Divide your estimated quarterly taxes by 3: Divide the amount you calculated in step 2 by 3 to get your estimated monthly tax payment.
Monitor your income and adjust your estimated taxes: Monitor your business income each month and adjust your estimated tax payments accordingly. If your income is higher or lower than expected, you may need to adjust your monthly estimated tax payments to avoid overpayment or underpayment penalties.
Five Accounts
We highly recommend five bank accounts for the organized small businessperson.
They are:
- Operating Checking
- This is your main account, out of which your contractor and employee payments and other vendor expenses should originate.

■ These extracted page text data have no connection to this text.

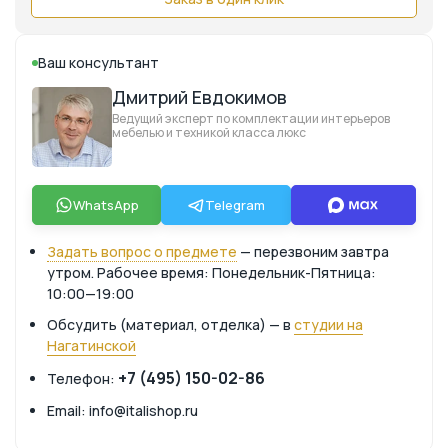
Ваш консультант
Дмитрий Евдокимов
Ведущий эксперт по комплектации интерьеров
мебелью и техникой класса люкс
WhatsApp
Telegram
Задать вопрос о предмете
— перезвоним завтра
утром. Рабочее время: Понедельник-Пятница:
10:00—19:00
Обсудить (материал, отделка) — в
студии на
Нагатинской
+7 (495) 150-02-86
Телефон:
Email: info@italishop.ru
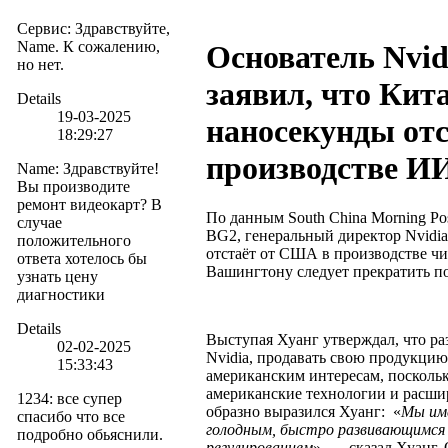
Сервис
:
Здравствуйте,
Name. К сожалению,
Основатель Nvid
но нет.
заявил, что Кит
Details
19-03-2025
наносекунды от
18:29:27
производстве И
Name
:
Здравствуйте!
Вы производите
ремонт видеокарт? В
По данным South China Morning Pos
случае
BG2, генеральный директор Nvidia
положительного
отстаёт от США в производстве чи
ответа хотелось бы
Вашингтону следует прекратить п
узнать цену
диагностики
Details
Выступая Хуанг утверждал, что ра
02-02-2025
Nvidia, продавать свою продукцию 
15:33:43
американским интересам, поскольк
американские технологии и расшир
1234
:
все супер
образно выразился Хуанг: «
Мы име
спасибо что все
голодным, быстро развивающимся
подробно обьяснили.
регулированием
», — сказал Хуанг.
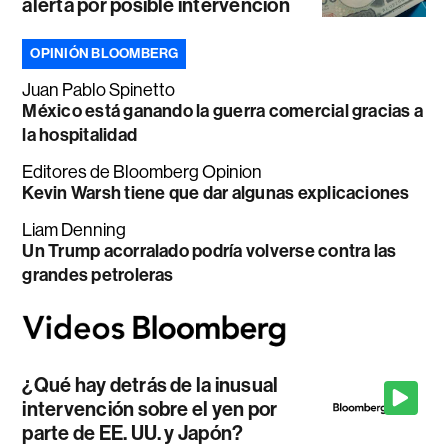
alerta por posible intervención
OPINIÓN BLOOMBERG
Juan Pablo Spinetto
México está ganando la guerra comercial gracias a
la hospitalidad
Editores de Bloomberg Opinion
Kevin Warsh tiene que dar algunas explicaciones
Liam Denning
Un Trump acorralado podría volverse contra las
grandes petroleras
¿Qué hay detrás de la inusual
intervención sobre el yen por
parte de EE. UU. y Japón?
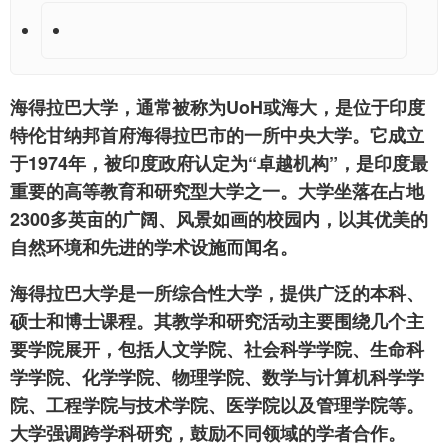
海得拉巴大学，通常被称为UoH或海大，是位于印度
特伦甘纳邦首府海得拉巴市的一所中央大学。它成立
于1974年，被印度政府认定为“卓越机构”，是印度最
重要的高等教育和研究型大学之一。大学坐落在占地
2300多英亩的广阔、风景如画的校园内，以其优美的
自然环境和先进的学术设施而闻名。
海得拉巴大学是一所综合性大学，提供广泛的本科、
硕士和博士课程。其教学和研究活动主要围绕几个主
要学院展开，包括人文学院、社会科学学院、生命科
学学院、化学学院、物理学院、数学与计算机科学学
院、工程学院与技术学院、医学院以及管理学院等。
大学强调跨学科研究，鼓励不同领域的学者合作。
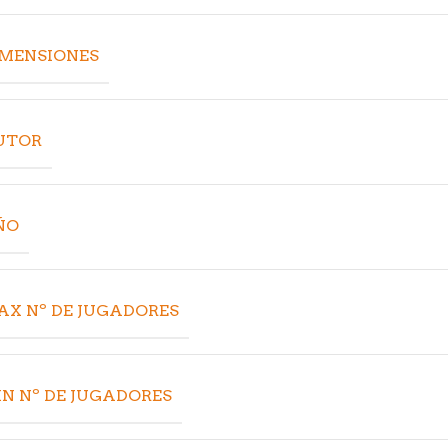
IMENSIONES
UTOR
ÑO
AX Nº DE JUGADORES
N Nº DE JUGADORES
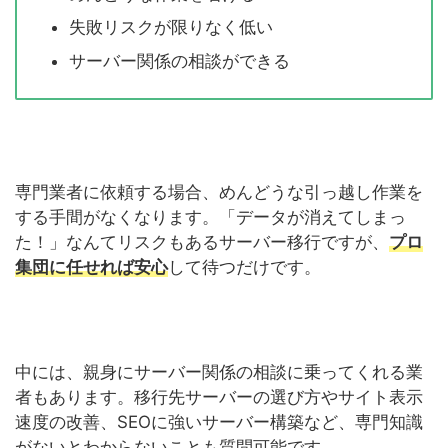
失敗リスクが限りなく低い
サーバー関係の相談ができる
専門業者に依頼する場合、めんどうな引っ越し作業を
する手間がなくなります。「データが消えてしまっ
た！」なんてリスクもあるサーバー移行ですが、
プロ
集団に任せれば安心
して待つだけです。
中には、親身にサーバー関係の相談に乗ってくれる業
者もあります。移行先サーバーの選び方やサイト表示
速度の改善、SEOに強いサーバー構築など、専門知識
がないとわからないことも質問可能です。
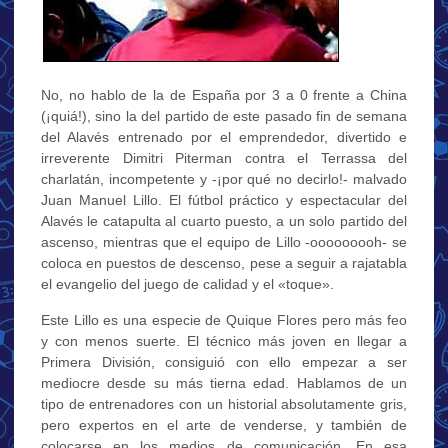
No, no hablo de la de España por 3 a 0 frente a China
(¡quiá!), sino la del partido de este pasado fin de semana
del Alavés entrenado por el emprendedor, divertido e
irreverente Dimitri Piterman contra el Terrassa del
charlatán, incompetente y -¡por qué no decirlo!- malvado
Juan Manuel Lillo. El fútbol práctico y espectacular del
Alavés le catapulta al cuarto puesto, a un solo partido del
ascenso, mientras que el equipo de Lillo -ooooooooh- se
coloca en puestos de descenso, pese a seguir a rajatabla
el evangelio del juego de calidad y el «toque».
Este Lillo es una especie de Quique Flores pero más feo
y con menos suerte. El técnico más joven en llegar a
Primera División, consiguió con ello empezar a ser
mediocre desde su más tierna edad. Hablamos de un
tipo de entrenadores con un historial absolutamente gris,
pero expertos en el arte de venderse, y también de
colocarse en los medios de comunicación. En esa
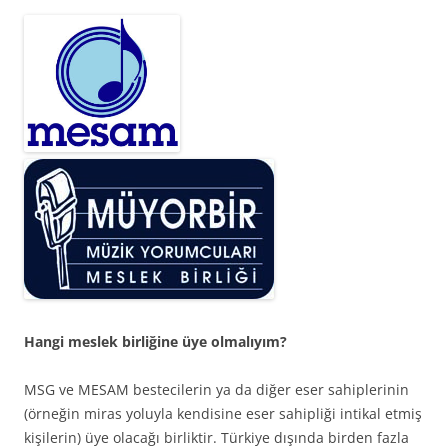
Hangi meslek birliğine üye olmalıyım?
MSG ve MESAM bestecilerin ya da diğer eser sahiplerinin
(örneğin miras yoluyla kendisine eser sahipliği intikal etmiş
kişilerin) üye olacağı birliktir. Türkiye dışında birden fazla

- NOTE: for recurring expenses we also suggest a business credit card, particularly for SaaS and other monthly auto-debits. This gets your payments made without extra work on your part, and also your credit card rewards are a tax-free bonus!
- Operating Savings
- Funds in excess of 2 to 3 times your anticipated monthly expenses go here, so they’re earning more interest than you’ll get with the checking account. Some call this a Profit account.
- Tax Savings
- This is where your monthly tax deposits go. If you are a sole proprietor 30% of your monthly profit should go right here. When you go to make your Estimated Tax payments to the IRS and your state you will be able to provide savings account information as an option, and if you have a surplus after January 15th treat yourself to a “bonus.”
- If you elect the S Corporation option this requires calculation of your reasonable compensation withholding, and varies with your income, but 15% to 20% is a pretty safe margin in most cases if you don’t choose to calculate that more precisely.
- Personal Checking
- Move money from your business to this account before doing your personal spending. If you do your own books you’ll thank me later, and if you have a bookkeeper, he or she will thank you. It’s the right thing to do.
- Personal High-Yield Savings
- Google that phrase without the “personal” part, and look at what comes up. As of this writing in early 2023 I’m enjoying 4.75% savings interest, and it’s with an online bank account I opened two years ago with about one hour’s worth of work.
- This is where your “mad money” goes. Savings for a real estate investment, a special vacation, or just plain-old “rainy day” money. You work hard, and you deserve to have a buffer in the event of life’s ugly surprises.
In Closing…
If you’re still unsure about how to estimate your taxes in an unstable business, it’s always a good idea to consult with a tax professional. This is what we live for here at Owings LLC. Reach out to us in a reply to this posting, or by Facebook or LinkedIn direct messaging. We’re here to help!
By following these steps and monitoring your income throughout the year, you can estimate your monthly taxes in an unstable business, and actually look forward to next tax season.